The team focused on the gene ACE2, widely found in cells of the human respiratory tract, which encodes the main receptor protein that SARS-CoV-2 targets to gain entry into human cells. They also looked at another gene, TMPRSS2, which encodes an enzyme thought to be important for SARS-CoV-2 entry into the cell.

The analyses revealed that both ACE2 and TMPRSS2 are expressed by cells in the olfactory epithelium—a specialized tissue in the roof of the nasal cavity responsible for odor detection that houses olfactory sensory neurons and a variety of supporting cells.

Neither gene, however, was expressed by olfactory sensory neurons. By contrast, these neurons did express genes associated with the ability of other coronaviruses to enter cells.

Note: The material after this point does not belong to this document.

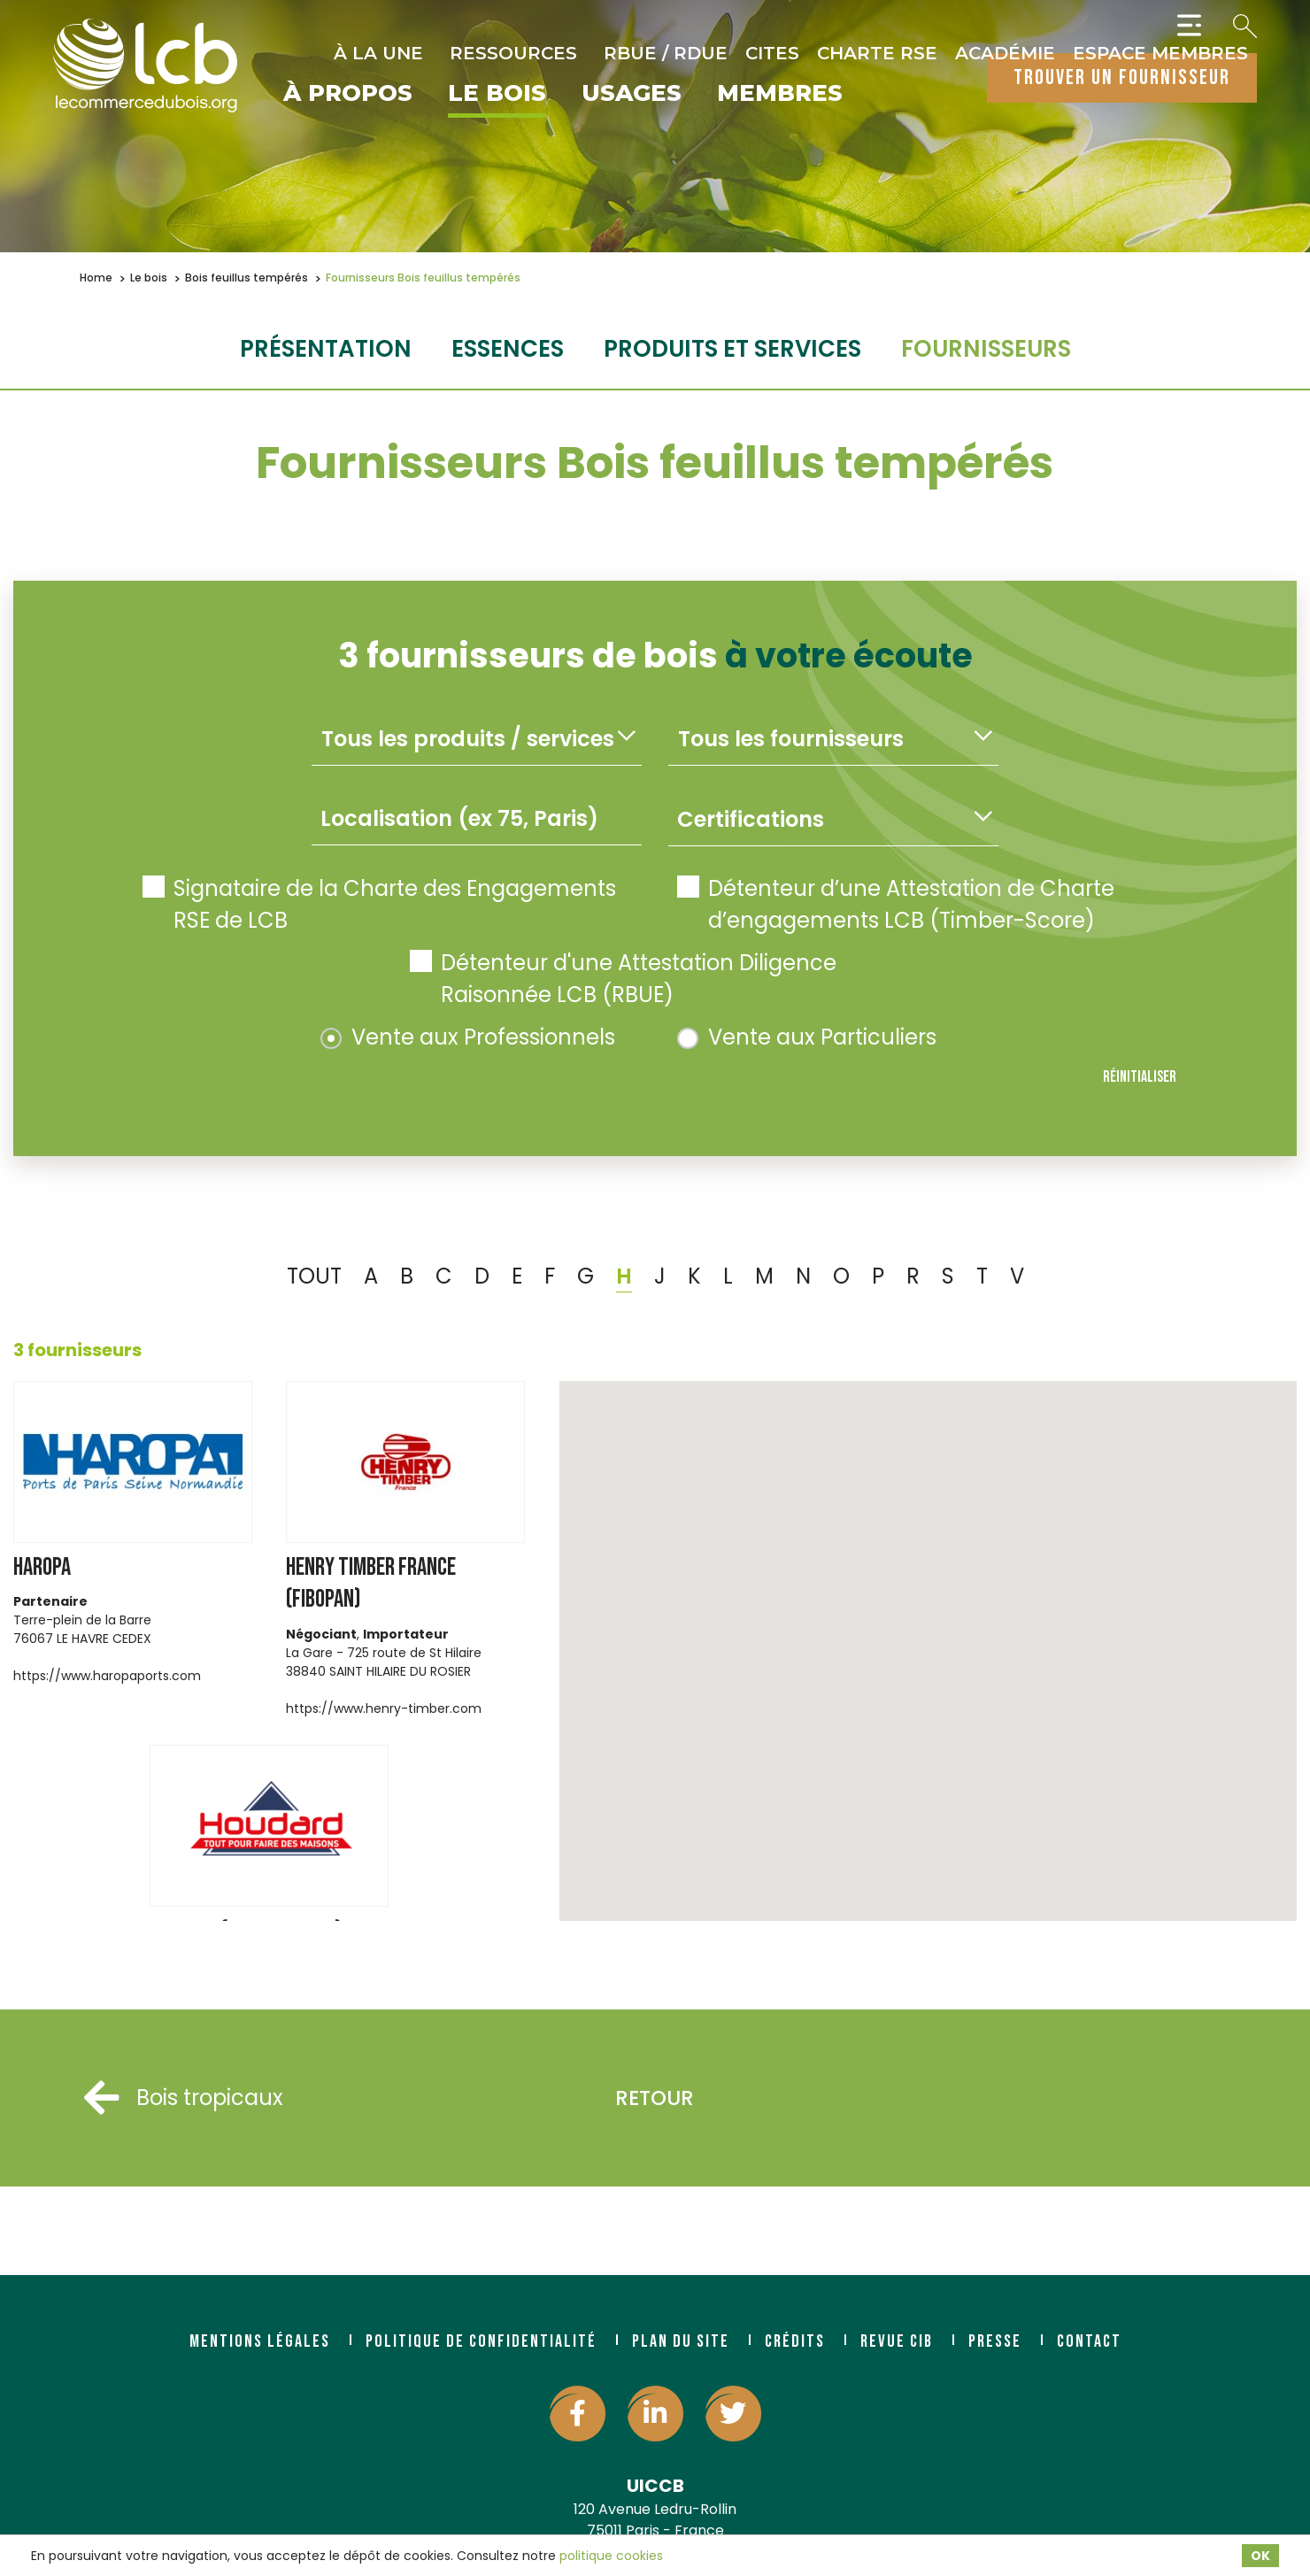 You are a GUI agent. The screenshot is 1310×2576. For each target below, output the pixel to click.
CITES (772, 53)
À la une (378, 53)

The researchers found that two specific cell types in the olfactory epithelium expressed ACE2 at similar levels to what has been observed in cells of the lower respiratory tract, the most common targets of SARS-CoV-2, suggesting a vulnerability to infection.

These included sustentacular cells, which wrap around sensory neurons and are thought to provide structural and metabolic support, and basal cells, which act as stem cells that regenerate the olfactory epithelium after damage. The presence of proteins encoded by both genes in these cells was confirmed by immunostaining.

Together, these data suggest that COVID-19-related anosmia may arise from a temporary loss of function of supporting cells in the olfactory epithelium, which indirectly causes changes to olfactory sensory neurons, the authors said.